▶ Exercise goal:
From the first line of the data below through the line holding "سلام.روزتون بخیر.", output each line exactly and leave the pictures out.

----------

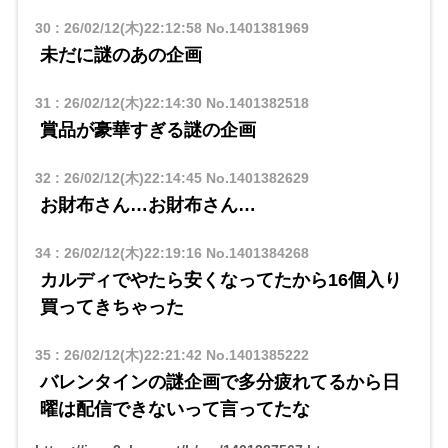
30
:
26/02/12(木)22:12:58
No.1401381969
未だに謎のあの企画
31
:
26/02/12(木)22:14:30
No.1401382518
賞品が豪華すぎる謎の企画
32
:
26/02/12(木)22:14:45
No.1401382629
お財布さん…お財布さん…
34
:
26/02/12(木)22:19:16
No.1401384268
カルディでやたら安くなってたから16個入り
買ってきちゃった
35
:
26/02/12(木)22:21:42
No.1401385222
バレンタインの謎企画で多分疲れてるから日
曜は配信できないって言ってたな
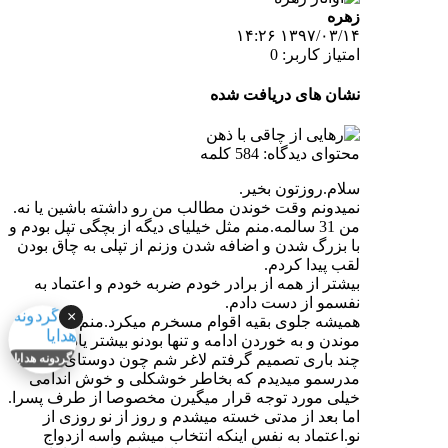
زهره
۱۳۹۷/۰۳/۱۴ ۱۴:۲۶
امتیاز کاربر: 0
نشان های دریافت شده
محتوای دیدگاه: 584 کلمه
سلام.روزتون بخیر.
نمیدونم وقت خوندن مطالب من رو داشته باشین یا نه.
من 31 سالمه.منم مثل خیلیای دیگه از بچگی تپل بودم و
با بزرگ شدن و اضافه شدن وزنم از تپلی به چاق بودن
لقب پیدا کردم.
بیشتر از همه از برادر خودم ضربه خودم و اعتماد به
نفسمو از دست دادم.
×
همیشه جلوی بقیه اقوام مسخرم میکرد.منم تو خونه
موندن و به خوردن ادامه و تنها بودنو بیشتر یاد گرفتم.
چند باری تصمیم گرفتم لاغر شم چون دوستای
گردونه هدایا
مدرسمو میدیدم که بخاطر خوشکلی و خوش اندامی
خیلی مورد توجه قرار میگیرن مخصوصا از طرف پسرا.
اما بعد از مدتی خسته میشدم و روز از نو روزی از
نو.اعتماد به نفس اینکه انتخاب میشم واسه ازدواج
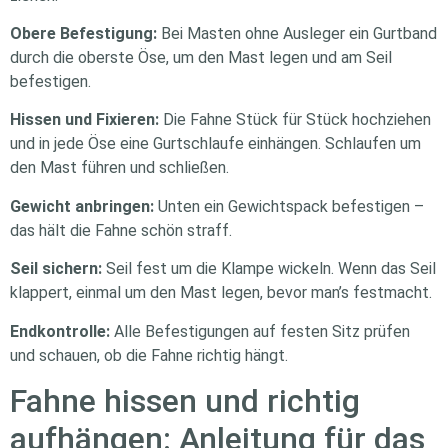
Obere Befestigung:
Bei Masten ohne Ausleger ein Gurtband
durch die oberste Öse, um den Mast legen und am Seil
befestigen.
Hissen und Fixieren:
Die Fahne Stück für Stück hochziehen
und in jede Öse eine Gurtschlaufe einhängen. Schlaufen um
den Mast führen und schließen.
Gewicht anbringen:
Unten ein Gewichtspack befestigen –
das hält die Fahne schön straff.
Seil sichern:
Seil fest um die Klampe wickeln. Wenn das Seil
klappert, einmal um den Mast legen, bevor man’s festmacht.
Endkontrolle:
Alle Befestigungen auf festen Sitz prüfen
und schauen, ob die Fahne richtig hängt.
Fahne hissen und richtig
aufhängen: Anleitung für das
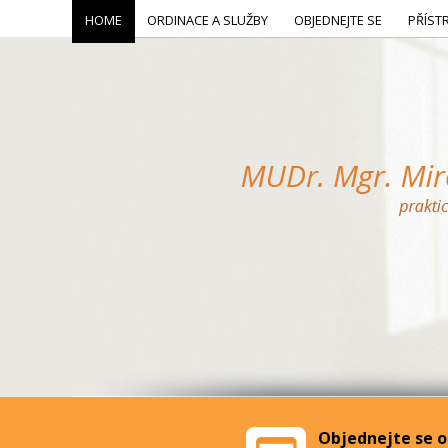
HOME
ORDINACE A SLUŽBY
OBJEDNEJTE SE
PŘÍST
Objednejte se o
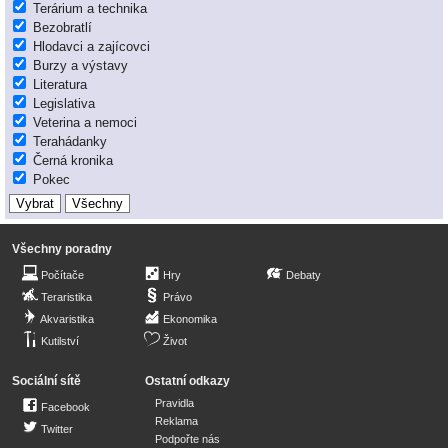
Terárium a technika
Bezobratlí
Hlodavci a zajícovci
Burzy a výstavy
Literatura
Legislativa
Veterina a nemoci
Terahádanky
Černá kronika
Pokec
Všechny poradny
Počítače
Hry
Debaty
Teraristika
Právo
Akvaristika
Ekonomika
Kutilství
Život
Sociální sítě
Ostatní odkazy
Pravidla
Facebook
Reklama
Twitter
Podpořte nás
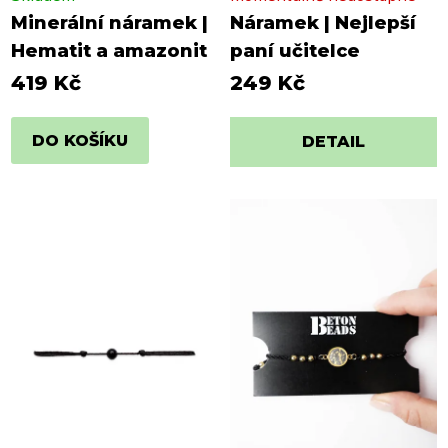
Minerální náramek |
Náramek | Nejlepší
Hematit a amazonit
paní učitelce
419 Kč
249 Kč
DO KOŠÍKU
DETAIL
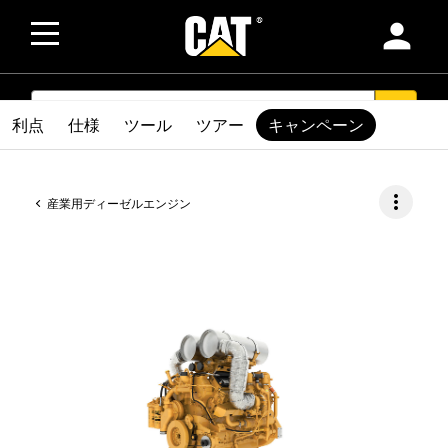
person
SEARCH
search
利点
仕様
ツール
ツアー
キャンペーン
more_vert
産業用ディーゼルエンジン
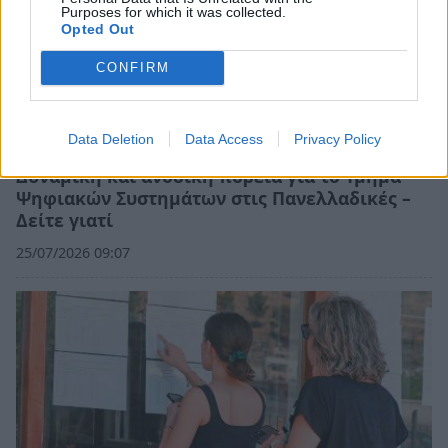
Purposes for which it was collected.
Opted Out
CONFIRM
Data Deletion
Data Access
Privacy Policy
Δυναμική και ανοδική πορεία για το Τμήμα
Ψηφιακών Συστημάτων στις Πανελλαδικές –
Δείτε γιατί
25/07/2026 09:07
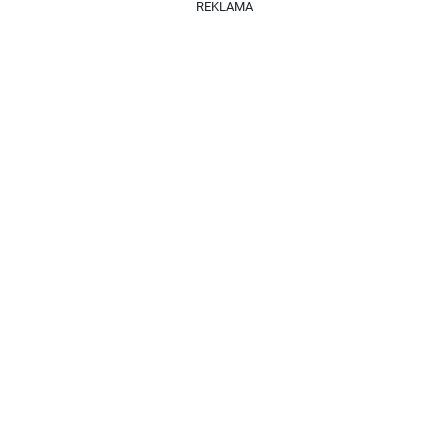
REKLAMA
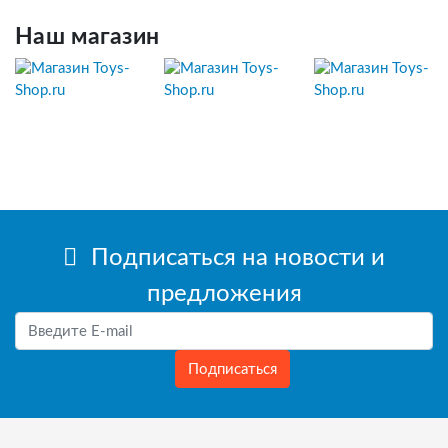
Наш магазин
Подписаться на новости и
предложения
Подписаться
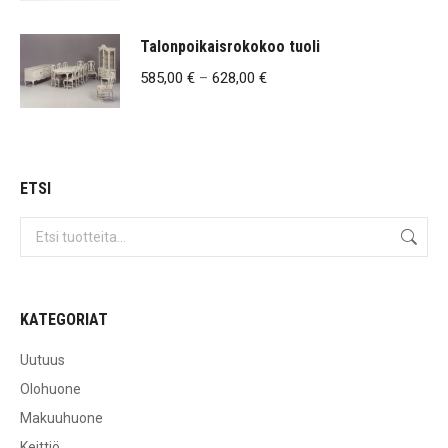
oli:
on:
Talonpoikaisrokokoo tuoli
359,00 €.
219,00 €.
Hintaluokka:
585,00
€
–
628,00
€
585,00 €
-
628,00 €
ETSI
KATEGORIAT
Uutuus
Olohuone
Makuuhuone
Keittiö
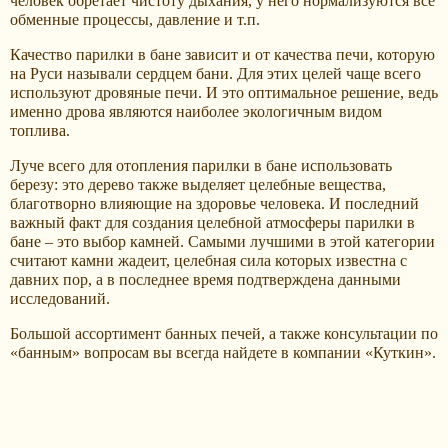
человек обретает чистоту дыхания, у него нормализуются все
обменные процессы, давление и т.п.
Качество парилки в бане зависит и от качества печи, которую
на Руси называли сердцем бани. Для этих целей чаще всего
используют дровяные печи. И это оптимальное решение, ведь
именно дрова являются наиболее экологичным видом
топлива.
Луче всего для отопления парилки в бане использовать
березу: это дерево также выделяет целебные вещества,
благотворно влияющие на здоровье человека. И последний
важный факт для создания целебной атмосферы парилки в
бане – это выбор камней. Самыми лучшими в этой категории
считают камни жадеит, целебная сила которых известна с
давних пор, а в последнее время подтверждена данными
исследований.
Большой ассортимент банных печей, а также консультации по
«банным» вопросам вы всегда найдете в компании «Куткин».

----------

▶ Task response:
30
:
26/02/12(木)22:12:58
No.1401381969
未だに謎のあの企画
31
:
26/02/12(木)22:14:30
No.1401382518
賞品が豪華すぎる謎の企画
32
:
26/02/12(木)22:14:45
No.1401382629
お財布さん…お財布さん…
34
:
26/02/12(木)22:19:16
No.1401384268
カルディでやたら安くなってたから16個入り
買ってきちゃった
35
:
26/02/12(木)22:21:42
No.1401385222
バレンタインの謎企画で多分疲れてるから日
曜は配信できないって言ってたな
زهره
۱۳۹۷/۰۳/۱۴ ۱۴:۲۶
امتیاز کاربر: 0
نشان های دریافت شده
محتوای دیدگاه: 584 کلمه
سلام.روزتون بخیر.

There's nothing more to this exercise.